[DRBD-user] 'Unable to bind sock' and strange error.

Thu Mar 22 23:14:17 CET 2007

On Thu, 22 Mar 2007, Lars Ellenberg wrote:

...

> > 0. What caused the transition from 'Primary' to 'Standalone' on
> >    'machineA'?
> 
> it has no network connection (B was down).
> so it retries every some seconds to
> passively bind() and listen() waiting for an active connect of the peer,
> then to realease them again, and actively connect() to the peer itself.
> (this is waiting for connection, WFConnection).
> 
> for some reason, for one of these attemts, it gets a -98 (EADDRINUSE).
> so it quits trying to establish the connection.
> (this is no connection, no attemt to connect, so no peer: StandAlone).

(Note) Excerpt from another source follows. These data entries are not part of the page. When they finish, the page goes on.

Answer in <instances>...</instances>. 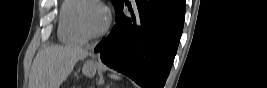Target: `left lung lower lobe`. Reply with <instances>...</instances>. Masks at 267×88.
<instances>
[{
  "instance_id": "obj_1",
  "label": "left lung lower lobe",
  "mask_w": 267,
  "mask_h": 88,
  "mask_svg": "<svg viewBox=\"0 0 267 88\" xmlns=\"http://www.w3.org/2000/svg\"><path fill=\"white\" fill-rule=\"evenodd\" d=\"M128 6L131 16L123 12ZM116 23L94 49L109 67L129 76L143 88H163L183 30L182 0L123 1Z\"/></svg>"
}]
</instances>
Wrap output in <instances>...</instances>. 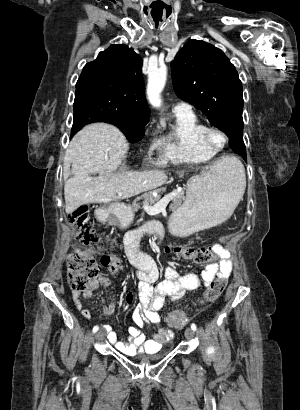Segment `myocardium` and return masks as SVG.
Listing matches in <instances>:
<instances>
[{
  "mask_svg": "<svg viewBox=\"0 0 300 410\" xmlns=\"http://www.w3.org/2000/svg\"><path fill=\"white\" fill-rule=\"evenodd\" d=\"M213 132L219 133L223 137L224 142H223L222 145L215 146L211 142L210 136ZM201 138H202V143L205 147H207V148H209L213 151H216V152H219V151L223 150L229 143L228 134L222 128H220L218 126H206L204 128L203 132H202Z\"/></svg>",
  "mask_w": 300,
  "mask_h": 410,
  "instance_id": "obj_1",
  "label": "myocardium"
}]
</instances>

Let me prefix the remainder of my response with a "thank-you", I was 
pleasantly surprised by the quick response.

Regarding the explanation:

Aha!  That's what I thought, but I can't determine why it it would 
get EADDRINUSE at 3-something in the AM.

> > 1. On 'machineA', if it was not the primary, why did it synchronize?
> 
> SyncSource does not imply Primary.
> Primary does not necessarily mean best and up-to-date data.
> 
> it syncs, because it knows it has the better (newer) data.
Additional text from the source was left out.